At Programiz, we're all about removing barriers that beginner programmers face when learning to code.

One of those barriers is the lack of a computer to program on. I was lucky enough to have access to a computer at an early age and grow my interest in them, but most people don't have that access.

In my own country Nepal, many people in the poorest parts of the country still don't have access to computers. Forget about personal computers, most students don't even have access to computer labs.

That's when I asked myself, what if ubiquitous smartphones that have penetrated even the poorest parts of the world could become computer labs? What if anyone could just enter a URL on a browser and start writing if statements and for loops?

I found some online compilers that are free to use and fulfill the purpose. However, there exists a problem with them. The problem was with the user experience. They are all bloated pieces of software trying to become full-fledged IDEs on the browser. There are just too many buttons: Run, Debug, Save, Execute, Share: which should I press?

The Programiz team decided to create our version of a mobile-friendly online compiler experience. This post is about the engineering that went behind the mammoth task of putting a Python shell on the public internet.

Approach 1: Spin Docker Containers on the fly

Our first approach was naive: to compile and run the user-submitted code in a Docker-based sandbox. Docker is a container for an application that contains the full configuration of the environment that the code needs to be run in. It leverages virtualization and builds layers over the OS Kernel to provide a consistent language to describe how to build your application.
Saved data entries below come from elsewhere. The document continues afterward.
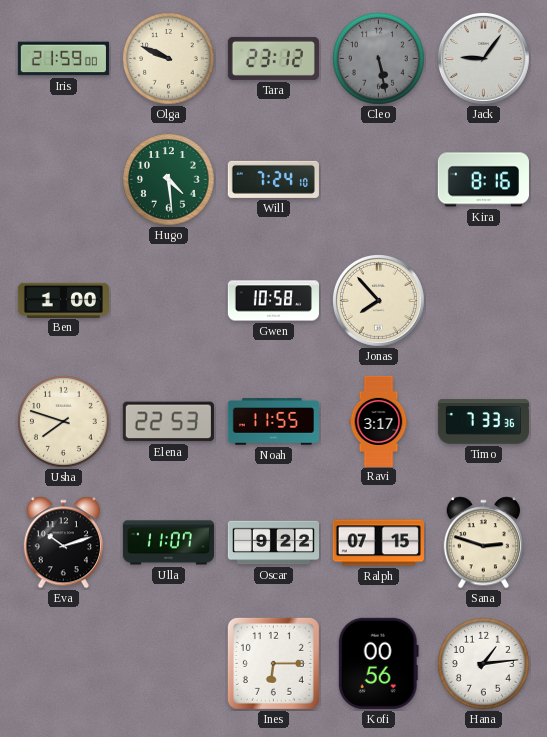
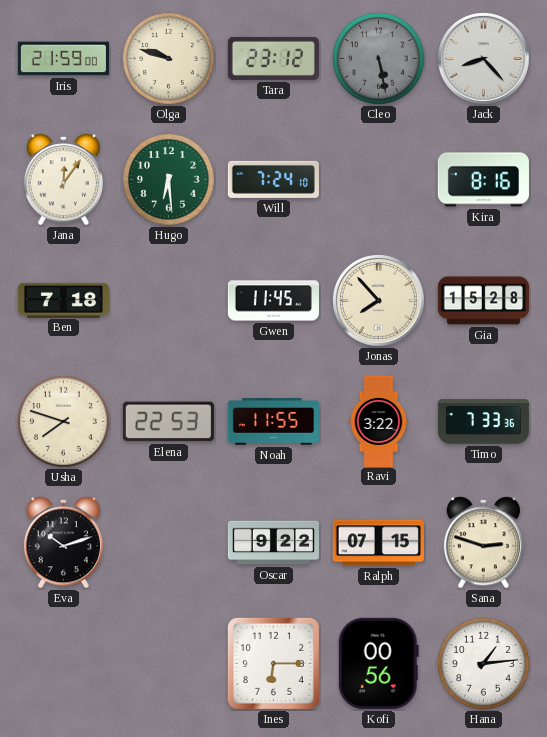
Olga: 9:49 -> 9:48
Jack: 9:06 -> 8:23
Jana: none -> 12:06
Hugo: 4:29 -> 6:29
Ben: 1:00 -> 7:18
Gwen: 10:58 -> 11:45
Gia: none -> 15:28
Ravi: 3:17 -> 3:22
Ulla: 11:07 -> none
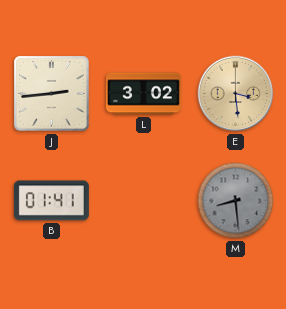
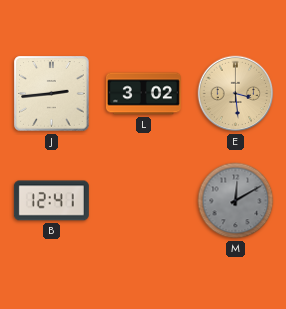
B: 01:41 -> 12:41
M: 8:29 -> 12:10
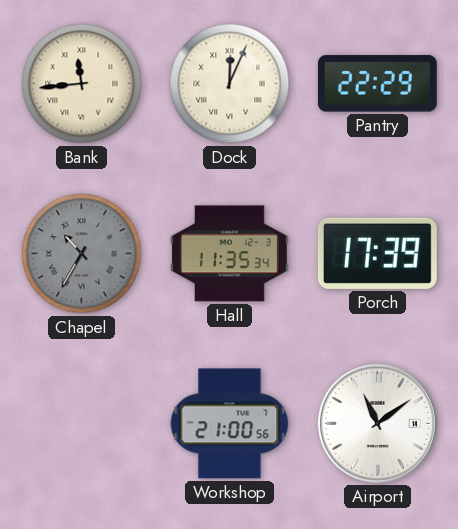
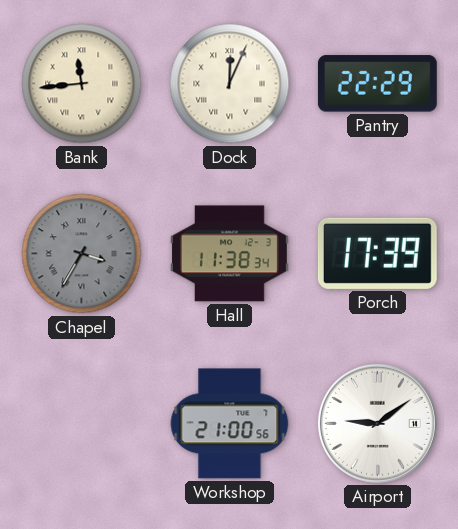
Chapel: 10:35 -> 3:35
Hall: 11:35 -> 11:38
Airport: 11:09 -> 9:09
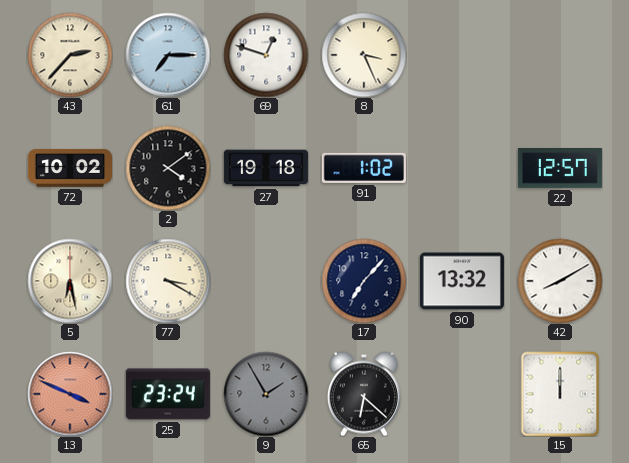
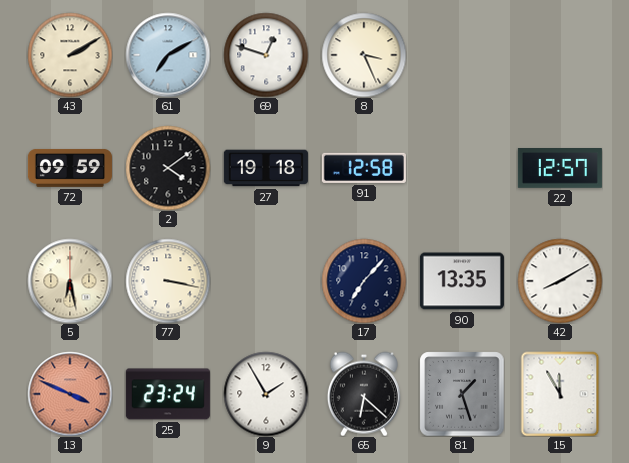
43: 2:37 -> 2:10
61: 7:15 -> 7:10
72: 10:02 -> 09:59
91: 1:02 -> 12:58
77: 3:20 -> 3:17
90: 13:32 -> 13:35
9 dial: grey -> white
81: none -> 1:27
15: 12:00 -> 11:55
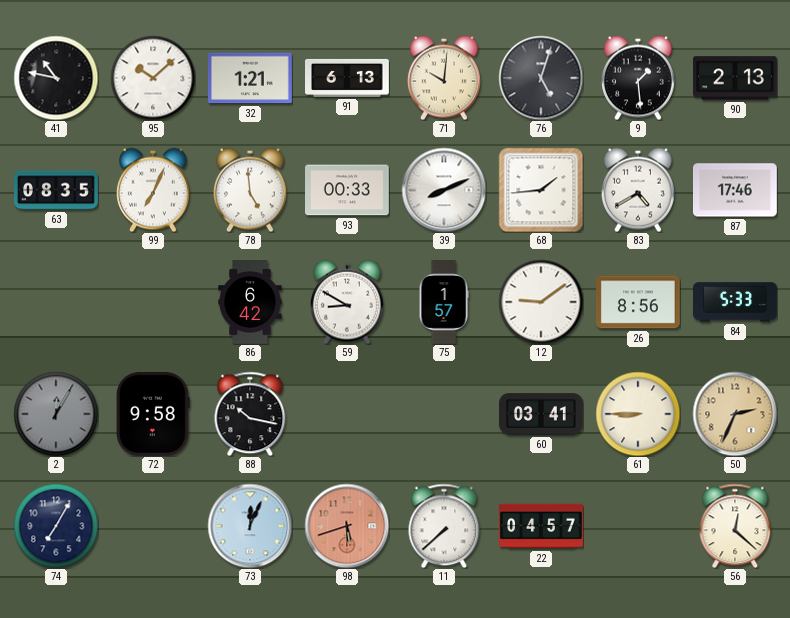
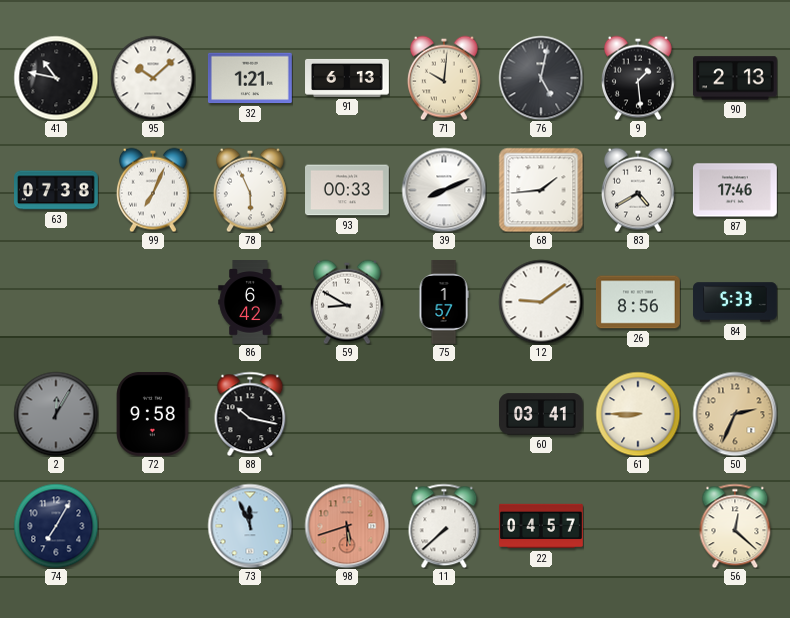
76: 5:03 -> 5:02
63: 08:35 -> 07:38
78: 4:59 -> 5:56
73: 12:04 -> 11:56
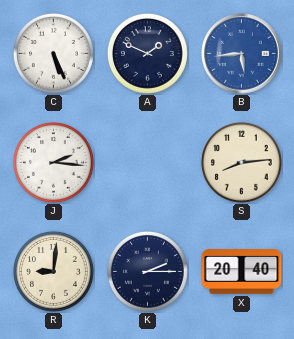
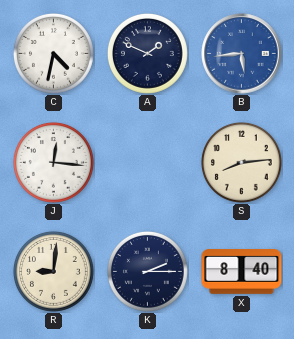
C: 5:26 -> 4:32
J: 2:16 -> 12:16
X: 20:40 -> 8:40
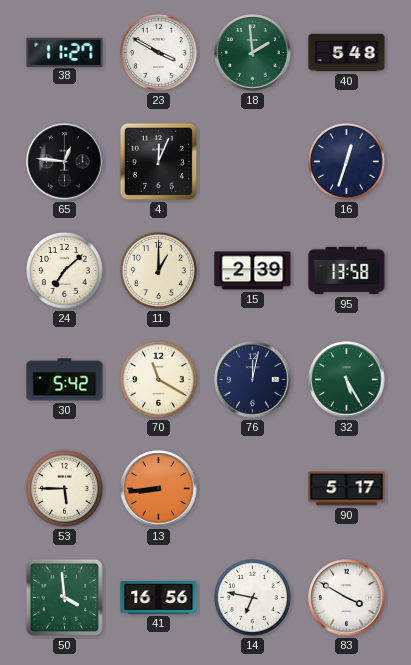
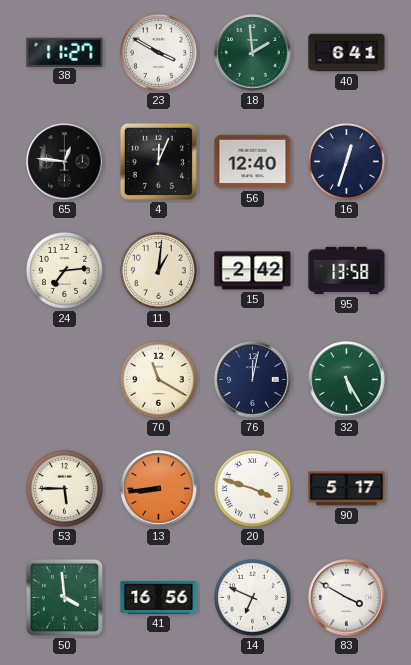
40: 5:48 -> 6:41
56: none -> 12:40
24: 7:08 -> 7:14
11: 1:00 -> 1:01
15: 2:39 -> 2:42
30: 5:42 -> none
20: none -> 3:48
14: 6:47 -> 6:49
For instance, if you want to host an Nginx server on an ubuntu system and copy over your static file to it, the relevant Dockerfile would look like:

FROM nginx:alpine
COPY . /usr/share/nginx/html

The Dockerfile that we wrote starts with an ubuntu image, installs all the programming languages we need to run in the compiler, and then starts a node server on it.

One thing to note about Docker and Dockerfiles is that this was the beginning of wide adoption of Infrastructure-as-code, where you can completely define the environment in which a piece of code needs to be run through code, transfer it to a completely different OS and expect it to just work.

Think of a Docker image as the sheet music of a song for any instrument, say a piano. If you gave the same sheet music to 100 different pianists, each would play the same notes but wouldn't sound exactly the same. A Docker container effectively packages the instrument along with the sheet music so that it always sounds the same.

Containers are more resource-efficient because they share the Host OS.
The Docker Engine builds an abstraction layer above the OS Kernel that allows efficient sharing of OS resources.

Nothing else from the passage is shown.